開け放たれた大きな扉の向こうは、礼拝堂のようだ。
その扉の横には、前髪ぱっつんで後ろを三編みにしている彫像が、拳を固めて前に突き出している。
よく見ると八重歯もしっかりと付いていた。
「エルロフィーネ様、凄く綺麗……」
「ああ、まるでモデルのようなスタイルだな……意外だ……」
「そうですね、この美しい女神が武闘の神とは信じられないですよね。私も伝承が間違っているのではないかと思い、あらゆる書物を…………」
聞いていない俺達に根気よく説明をしている神官を先頭に、礼拝堂の中に入り中央をゆっくりと見渡しながら歩く。
壁や天井には金や銀できらびやかな飾りがあり、そして此処にも神々の絵や彫像がある。
その彫像の中に、腰まである長い髪の、見た事のある顔を見つけた。
「レクサーヌ様だ、サトミ」
「本当だ……レクサーヌ様も凄く綺麗……」
「この国は、魔法神であるレクサーヌ様を奉っている教会が最も多く…………」
編みぐるみっぽい人形を見慣れているせいか、ギャップが半端ない。
忘れていたが、転生する前に見たレクサーヌ様は、それはもう美しかった。
「……と言う訳で、民衆からの信仰が一番厚いのがレクサーヌ様なのです」
祭壇に近づいて行くと、恐らく見た事がある、いや日本人なら誰もが知っているであろう木製の箱が置かれているのに気がついた。
更に近づくと、それは確信に変わる。
その箱は全体が木で出来ていて、上部が格子になっている。所謂、神社で良く見る賽銭箱だ。
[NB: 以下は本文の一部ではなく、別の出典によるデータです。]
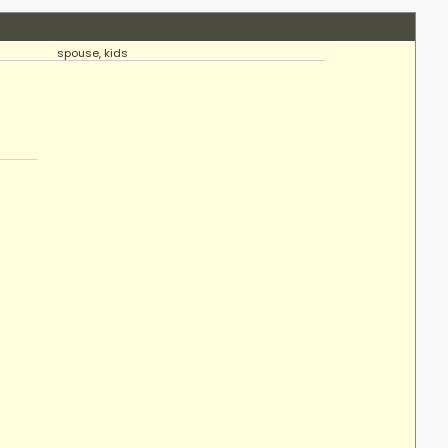
spouse, kids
その賽銭箱だが、大聖堂に置かれていても違和感が無いくらいに、美しい彫刻が施されていて、まるで美術品のようだ。
「この箱は賽銭箱と言って、大聖堂の各所に置かれています。参拝に来られた方や怪我の治療に来られた方が任意で、負担にならない額をこの格子の中に入れて下さるのです」
神官はそう言って、俺達の顔を見回した。その目は寄付をして下さるのですよね?と、言っているようだ。
まさに、目が物を言うとはこの事だ。